Modification of the Prediction Function
With this understanding, we can modify our classification task to include an intermediate step involving logits. Every classifier, whether it’s a simple k-Nearest Neighbors or a complex neural network, has some form of logits inside its prediction function. This step is crucial, so we define a new function $\boldsymbol{f}$ that returns the logits $\boldsymbol{s}$:
\[\boldsymbol{f}: \mathbb{R}^{d} \rightarrow \mathbb{R}^{c}\] \[\boldsymbol{f}(\boldsymbol{x}) = \boldsymbol{s}, \quad \boldsymbol{x} \in \mathbb{R}^{d}, \quad \boldsymbol{s} \in \mathbb{R}^{c}\]This function maps a feature vector $\boldsymbol{x}$ to a logits vector $\boldsymbol{s}$. The prediction is then made by selecting the class with the highest logit value:
\[\hat{y} = \arg\max \boldsymbol{s}\]Thus, our original prediction function \(\mathcal{P}(\boldsymbol{x})\) can now be understood as a two-step process: \(\mathcal{P}(\boldsymbol{x}) = \arg\max(\boldsymbol{f}(\boldsymbol{x}))\).
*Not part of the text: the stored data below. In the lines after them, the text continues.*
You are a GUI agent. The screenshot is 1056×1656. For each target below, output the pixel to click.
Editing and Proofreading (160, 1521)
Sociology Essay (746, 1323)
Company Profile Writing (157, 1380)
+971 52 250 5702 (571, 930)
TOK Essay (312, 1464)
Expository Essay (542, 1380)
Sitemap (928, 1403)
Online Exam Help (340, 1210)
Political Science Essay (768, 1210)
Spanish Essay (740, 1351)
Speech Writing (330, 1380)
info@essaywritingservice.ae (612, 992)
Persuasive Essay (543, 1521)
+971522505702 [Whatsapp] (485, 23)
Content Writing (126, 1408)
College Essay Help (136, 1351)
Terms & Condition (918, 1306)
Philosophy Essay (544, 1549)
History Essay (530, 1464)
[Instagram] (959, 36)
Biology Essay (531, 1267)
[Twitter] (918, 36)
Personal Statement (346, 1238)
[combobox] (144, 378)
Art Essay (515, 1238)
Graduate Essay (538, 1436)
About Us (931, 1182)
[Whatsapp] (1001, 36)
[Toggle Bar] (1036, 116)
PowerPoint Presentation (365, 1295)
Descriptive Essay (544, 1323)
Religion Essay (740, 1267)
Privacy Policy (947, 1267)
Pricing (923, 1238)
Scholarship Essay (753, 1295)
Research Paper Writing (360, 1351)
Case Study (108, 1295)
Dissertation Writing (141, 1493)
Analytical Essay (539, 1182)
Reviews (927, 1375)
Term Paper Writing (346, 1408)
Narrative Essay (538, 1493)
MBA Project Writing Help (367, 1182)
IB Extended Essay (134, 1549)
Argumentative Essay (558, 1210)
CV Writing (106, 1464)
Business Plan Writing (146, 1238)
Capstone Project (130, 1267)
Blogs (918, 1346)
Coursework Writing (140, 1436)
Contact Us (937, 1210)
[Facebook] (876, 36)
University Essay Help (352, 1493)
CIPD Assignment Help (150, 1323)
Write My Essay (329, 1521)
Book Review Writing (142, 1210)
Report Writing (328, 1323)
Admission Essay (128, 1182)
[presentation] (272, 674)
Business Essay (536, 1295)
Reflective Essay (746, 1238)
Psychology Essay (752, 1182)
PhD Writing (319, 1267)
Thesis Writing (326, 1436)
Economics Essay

The relationship between the logits $\boldsymbol{s}$ and the class prediction $\hat{y}$ can be visualized as follows:
Expected Knowledge
Answer the following questions to test your understanding of the classification task.
-
Logits vs. Labels: What is the primary advantage of designing a classifier to output a vector of logits \(\boldsymbol{s}\) instead of directly outputting a final class label \(\hat{y}\)? Provide a robotics-related example where this advantage would be critical for safe or effective operation.
- From Logits to Prediction: A classifier is designed to sort fruit into three classes: {0: ‘apple’, 1: ‘banana’, 2: ‘cherry’}. For a given image, the model’s internal function \(\boldsymbol{f}\) produces the logits vector \(\boldsymbol{s} = [1.5, 4.1, -0.2]\).
- What is the final predicted class index \(\hat{y}\)?
- Which fruit does the model predict?
- Explain mathematically how you arrived at this prediction.
- Formal Definitions: In your own words, explain the difference between the feature space \(\mathcal{X}\) and the label space \(\mathcal{Y}\) in a classification problem. Why is the mapping for classification typically from \(\mathbb{R}^d\) to \(\mathbb{N}\)?